__EXERCISE DIRECTIONS__: From the first line of the entries below to the line with "Veelgestelde vragen", give each line again exactly.

__RAW DATA__:
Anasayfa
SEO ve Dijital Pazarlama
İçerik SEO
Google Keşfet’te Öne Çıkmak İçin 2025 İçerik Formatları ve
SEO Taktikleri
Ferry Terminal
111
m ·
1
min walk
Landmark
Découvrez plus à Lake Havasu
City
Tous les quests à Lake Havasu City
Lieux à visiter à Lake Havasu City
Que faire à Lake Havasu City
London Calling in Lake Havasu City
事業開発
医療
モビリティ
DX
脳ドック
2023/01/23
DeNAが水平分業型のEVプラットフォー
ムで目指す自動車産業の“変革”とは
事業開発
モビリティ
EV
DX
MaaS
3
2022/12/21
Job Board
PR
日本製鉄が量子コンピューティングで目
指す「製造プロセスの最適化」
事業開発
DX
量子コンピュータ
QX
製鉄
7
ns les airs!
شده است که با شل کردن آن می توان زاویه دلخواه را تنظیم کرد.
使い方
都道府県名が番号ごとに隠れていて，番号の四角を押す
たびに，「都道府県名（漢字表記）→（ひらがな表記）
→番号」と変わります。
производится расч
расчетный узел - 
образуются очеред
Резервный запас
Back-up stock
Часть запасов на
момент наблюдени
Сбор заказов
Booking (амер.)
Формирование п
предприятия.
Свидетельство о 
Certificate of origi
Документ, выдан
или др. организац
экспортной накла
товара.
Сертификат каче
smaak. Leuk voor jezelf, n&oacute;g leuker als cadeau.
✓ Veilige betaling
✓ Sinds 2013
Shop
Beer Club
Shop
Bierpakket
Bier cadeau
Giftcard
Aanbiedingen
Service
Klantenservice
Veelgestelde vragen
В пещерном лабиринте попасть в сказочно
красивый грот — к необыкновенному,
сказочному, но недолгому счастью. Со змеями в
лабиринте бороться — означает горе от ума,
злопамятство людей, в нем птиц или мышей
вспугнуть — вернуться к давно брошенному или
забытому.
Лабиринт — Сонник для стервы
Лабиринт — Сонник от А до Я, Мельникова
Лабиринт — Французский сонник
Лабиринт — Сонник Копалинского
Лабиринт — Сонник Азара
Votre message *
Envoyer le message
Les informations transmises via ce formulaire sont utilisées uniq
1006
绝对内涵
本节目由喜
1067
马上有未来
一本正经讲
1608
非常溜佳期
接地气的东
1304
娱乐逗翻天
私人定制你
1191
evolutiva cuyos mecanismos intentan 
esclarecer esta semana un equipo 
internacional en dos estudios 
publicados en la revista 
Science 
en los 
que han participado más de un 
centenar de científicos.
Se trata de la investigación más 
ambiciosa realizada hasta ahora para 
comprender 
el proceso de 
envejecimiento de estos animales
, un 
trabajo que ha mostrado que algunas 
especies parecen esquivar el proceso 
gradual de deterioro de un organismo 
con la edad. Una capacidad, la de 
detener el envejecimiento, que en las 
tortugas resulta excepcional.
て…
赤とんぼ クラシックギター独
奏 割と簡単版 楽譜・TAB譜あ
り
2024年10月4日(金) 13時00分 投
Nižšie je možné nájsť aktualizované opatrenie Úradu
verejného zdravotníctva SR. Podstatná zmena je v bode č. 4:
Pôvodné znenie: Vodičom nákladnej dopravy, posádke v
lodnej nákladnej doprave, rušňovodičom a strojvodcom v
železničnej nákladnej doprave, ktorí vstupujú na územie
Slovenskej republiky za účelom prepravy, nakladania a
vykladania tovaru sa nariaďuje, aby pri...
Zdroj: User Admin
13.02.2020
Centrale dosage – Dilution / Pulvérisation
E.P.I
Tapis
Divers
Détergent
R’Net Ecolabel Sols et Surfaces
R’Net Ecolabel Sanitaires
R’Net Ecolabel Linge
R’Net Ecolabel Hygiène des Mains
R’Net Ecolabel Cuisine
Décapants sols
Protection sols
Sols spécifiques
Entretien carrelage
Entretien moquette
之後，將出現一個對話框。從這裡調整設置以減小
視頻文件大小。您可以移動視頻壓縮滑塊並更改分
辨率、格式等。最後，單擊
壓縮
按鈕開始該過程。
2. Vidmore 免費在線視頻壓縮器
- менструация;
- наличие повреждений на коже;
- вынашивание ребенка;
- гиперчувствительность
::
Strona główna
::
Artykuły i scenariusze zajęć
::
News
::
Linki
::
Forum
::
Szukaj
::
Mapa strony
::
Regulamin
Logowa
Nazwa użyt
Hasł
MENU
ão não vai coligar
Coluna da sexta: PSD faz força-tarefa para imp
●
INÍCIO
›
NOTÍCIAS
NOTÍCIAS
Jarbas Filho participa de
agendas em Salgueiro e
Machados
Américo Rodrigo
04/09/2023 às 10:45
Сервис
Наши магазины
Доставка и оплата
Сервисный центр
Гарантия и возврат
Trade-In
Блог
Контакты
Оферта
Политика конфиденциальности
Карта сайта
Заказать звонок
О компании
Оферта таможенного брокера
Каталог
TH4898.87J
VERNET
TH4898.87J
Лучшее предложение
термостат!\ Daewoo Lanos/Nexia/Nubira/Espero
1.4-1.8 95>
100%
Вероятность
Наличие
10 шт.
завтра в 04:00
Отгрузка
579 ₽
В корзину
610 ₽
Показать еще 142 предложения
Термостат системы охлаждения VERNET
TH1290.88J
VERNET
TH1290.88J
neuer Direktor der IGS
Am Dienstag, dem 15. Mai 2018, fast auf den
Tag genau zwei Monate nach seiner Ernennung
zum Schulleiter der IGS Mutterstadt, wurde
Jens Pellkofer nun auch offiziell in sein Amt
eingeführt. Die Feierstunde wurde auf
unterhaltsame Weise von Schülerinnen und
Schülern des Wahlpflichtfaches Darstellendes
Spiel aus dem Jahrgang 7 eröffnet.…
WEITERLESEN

__RESULT FOR THIS TASK__:
Anasayfa
SEO ve Dijital Pazarlama
İçerik SEO
Google Keşfet’te Öne Çıkmak İçin 2025 İçerik Formatları ve
SEO Taktikleri
Ferry Terminal
111
m ·
1
min walk
Landmark
Découvrez plus à Lake Havasu
City
Tous les quests à Lake Havasu City
Lieux à visiter à Lake Havasu City
Que faire à Lake Havasu City
London Calling in Lake Havasu City
事業開発
医療
モビリティ
DX
脳ドック
2023/01/23
DeNAが水平分業型のEVプラットフォー
ムで目指す自動車産業の“変革”とは
事業開発
モビリティ
EV
DX
MaaS
3
2022/12/21
Job Board
PR
日本製鉄が量子コンピューティングで目
指す「製造プロセスの最適化」
事業開発
DX
量子コンピュータ
QX
製鉄
7
ns les airs!
شده است که با شل کردن آن می توان زاویه دلخواه را تنظیم کرد.
使い方
都道府県名が番号ごとに隠れていて，番号の四角を押す
たびに，「都道府県名（漢字表記）→（ひらがな表記）
→番号」と変わります。
производится расч
расчетный узел - 
образуются очеред
Резервный запас
Back-up stock
Часть запасов на
момент наблюдени
Сбор заказов
Booking (амер.)
Формирование п
предприятия.
Свидетельство о 
Certificate of origi
Документ, выдан
или др. организац
экспортной накла
товара.
Сертификат каче
smaak. Leuk voor jezelf, n&oacute;g leuker als cadeau.
✓ Veilige betaling
✓ Sinds 2013
Shop
Beer Club
Shop
Bierpakket
Bier cadeau
Giftcard
Aanbiedingen
Service
Klantenservice
Veelgestelde vragen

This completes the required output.